**Work required**. Starting at the line that contains "32. El Destructor" and stopping at the line that contains "procedura perfettamente coerente", restate each line of the records below exactly. Omit the pictures.
= Beginning of Section =
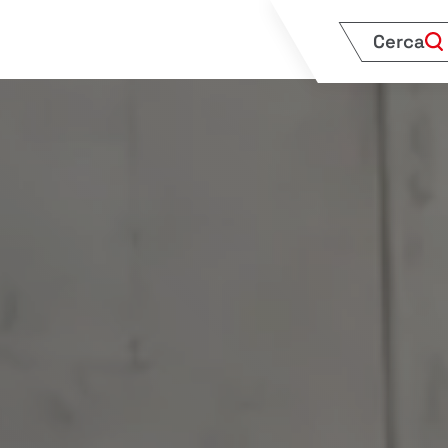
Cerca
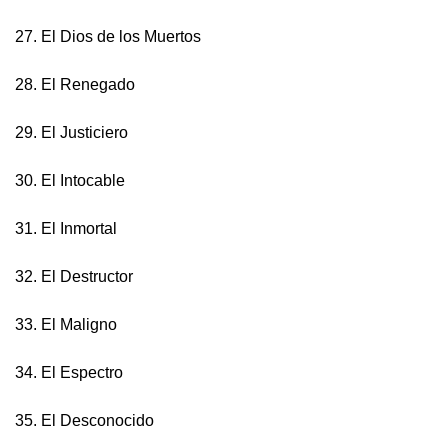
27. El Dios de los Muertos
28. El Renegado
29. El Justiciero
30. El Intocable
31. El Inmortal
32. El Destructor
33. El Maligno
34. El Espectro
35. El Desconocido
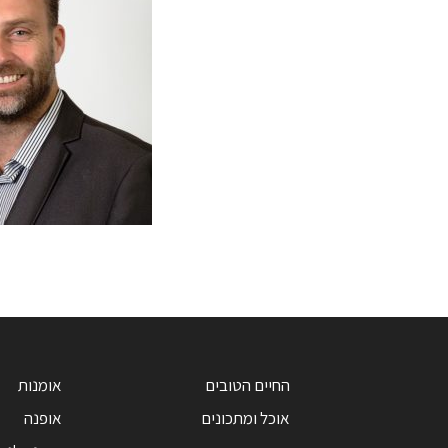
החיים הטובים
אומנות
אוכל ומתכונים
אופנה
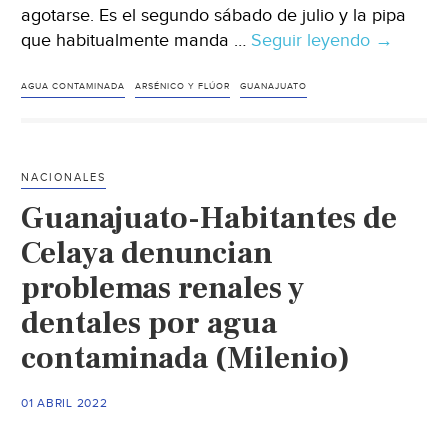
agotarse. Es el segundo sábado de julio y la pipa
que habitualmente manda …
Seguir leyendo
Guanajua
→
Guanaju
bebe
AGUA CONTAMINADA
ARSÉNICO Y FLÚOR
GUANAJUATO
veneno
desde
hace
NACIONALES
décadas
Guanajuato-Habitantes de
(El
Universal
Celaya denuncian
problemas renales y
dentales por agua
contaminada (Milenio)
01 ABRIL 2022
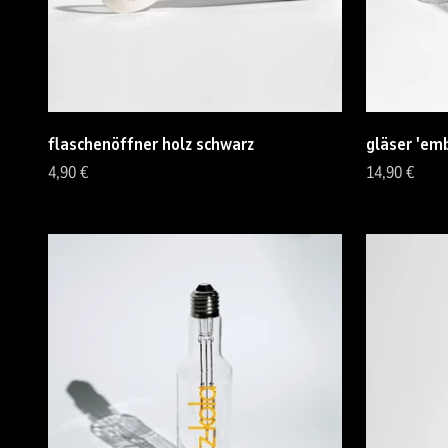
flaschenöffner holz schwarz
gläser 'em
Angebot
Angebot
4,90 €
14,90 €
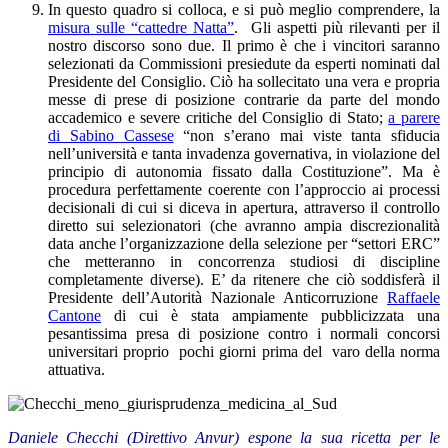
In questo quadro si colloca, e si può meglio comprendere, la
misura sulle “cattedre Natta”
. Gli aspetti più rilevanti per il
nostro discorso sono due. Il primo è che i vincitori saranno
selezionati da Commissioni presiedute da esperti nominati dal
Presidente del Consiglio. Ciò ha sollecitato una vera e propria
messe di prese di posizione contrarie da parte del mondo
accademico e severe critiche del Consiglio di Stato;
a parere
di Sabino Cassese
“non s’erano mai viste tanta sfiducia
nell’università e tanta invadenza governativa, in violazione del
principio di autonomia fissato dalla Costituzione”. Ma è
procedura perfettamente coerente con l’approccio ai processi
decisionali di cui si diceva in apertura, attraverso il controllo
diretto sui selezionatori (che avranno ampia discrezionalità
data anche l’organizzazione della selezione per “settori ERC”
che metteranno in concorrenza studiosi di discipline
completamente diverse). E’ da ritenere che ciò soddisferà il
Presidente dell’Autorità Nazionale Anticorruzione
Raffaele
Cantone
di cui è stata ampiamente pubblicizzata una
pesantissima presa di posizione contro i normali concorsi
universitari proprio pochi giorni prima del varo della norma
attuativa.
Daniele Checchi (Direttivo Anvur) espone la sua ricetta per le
= End of Section =
= Beginning of Section =
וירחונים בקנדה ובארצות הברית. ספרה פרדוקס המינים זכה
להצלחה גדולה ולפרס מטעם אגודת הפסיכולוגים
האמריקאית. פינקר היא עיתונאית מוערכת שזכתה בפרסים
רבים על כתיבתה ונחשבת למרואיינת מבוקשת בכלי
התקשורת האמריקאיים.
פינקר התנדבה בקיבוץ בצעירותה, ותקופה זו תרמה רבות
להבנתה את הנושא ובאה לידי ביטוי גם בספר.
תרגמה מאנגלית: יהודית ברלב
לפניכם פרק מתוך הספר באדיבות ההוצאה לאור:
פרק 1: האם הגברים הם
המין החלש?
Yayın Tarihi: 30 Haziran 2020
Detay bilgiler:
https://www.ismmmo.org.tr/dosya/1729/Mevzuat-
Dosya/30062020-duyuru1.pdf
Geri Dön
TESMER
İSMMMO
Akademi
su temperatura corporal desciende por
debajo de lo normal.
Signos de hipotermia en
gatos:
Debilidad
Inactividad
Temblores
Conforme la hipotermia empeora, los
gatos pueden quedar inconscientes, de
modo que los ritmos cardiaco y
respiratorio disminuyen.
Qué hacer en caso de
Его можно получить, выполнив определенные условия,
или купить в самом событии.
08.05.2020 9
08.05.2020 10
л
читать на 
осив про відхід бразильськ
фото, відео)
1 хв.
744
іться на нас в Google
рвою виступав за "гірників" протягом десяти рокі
= End of Section =
**Task result**.
32. El Destructor
33. El Maligno
34. El Espectro
35. El Desconocido
החיים הטובים
אומנות
אוכל ומתכונים
אופנה
agotarse. Es el segundo sábado de julio y la pipa
que habitualmente manda …
Seguir leyendo
Guanajua
→
Guanaju
bebe
AGUA CONTAMINADA
ARSÉNICO Y FLÚOR
GUANAJUATO
veneno
desde
hace
NACIONALES
décadas
Guanajuato-Habitantes de
(El
Universal
Celaya denuncian
problemas renales y
dentales por agua
contaminada (Milenio)
01 ABRIL 2022
flaschenöffner holz schwarz
gläser 'em
Angebot
Angebot
4,90 €
14,90 €
In questo quadro si colloca, e si può meglio comprendere, la
misura sulle “cattedre Natta”
. Gli aspetti più rilevanti per il
nostro discorso sono due. Il primo è che i vincitori saranno
selezionati da Commissioni presiedute da esperti nominati dal
Presidente del Consiglio. Ciò ha sollecitato una vera e propria
messe di prese di posizione contrarie da parte del mondo
accademico e severe critiche del Consiglio di Stato;
a parere
di Sabino Cassese
“non s’erano mai viste tanta sfiducia
nell’università e tanta invadenza governativa, in violazione del
principio di autonomia fissato dalla Costituzione”. Ma è
procedura perfettamente coerente con l’approccio ai processi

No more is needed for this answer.